> To do: Within the listing below, the lines to output run from the one containing "тале на бизнес-процессах - и" through the one containing "ть ход их выполнения."; copy them exactly and nothing else.

> Data listing:

= Beginning of Section =

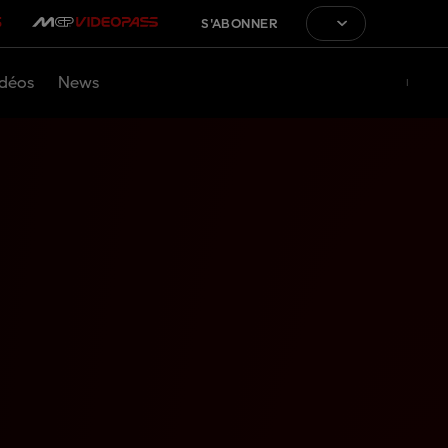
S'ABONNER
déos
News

= End of Section =
= Beginning of Section =

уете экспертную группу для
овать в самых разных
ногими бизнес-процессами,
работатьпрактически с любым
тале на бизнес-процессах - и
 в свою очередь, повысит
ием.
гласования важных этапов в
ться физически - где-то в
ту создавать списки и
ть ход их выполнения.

= End of Section =
= Beginning of Section =

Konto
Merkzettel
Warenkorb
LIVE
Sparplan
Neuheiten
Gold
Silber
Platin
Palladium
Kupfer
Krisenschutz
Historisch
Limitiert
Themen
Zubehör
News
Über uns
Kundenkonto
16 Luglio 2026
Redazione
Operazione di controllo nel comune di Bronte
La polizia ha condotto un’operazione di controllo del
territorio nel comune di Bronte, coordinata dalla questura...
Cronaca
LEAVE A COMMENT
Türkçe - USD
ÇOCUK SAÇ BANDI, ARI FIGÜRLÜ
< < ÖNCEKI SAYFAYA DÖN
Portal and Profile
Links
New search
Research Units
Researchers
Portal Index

= End of Section =

> Response:
тале на бизнес-процессах - и
 в свою очередь, повысит
ием.
гласования важных этапов в
ться физически - где-то в
ту создавать списки и
ть ход их выполнения.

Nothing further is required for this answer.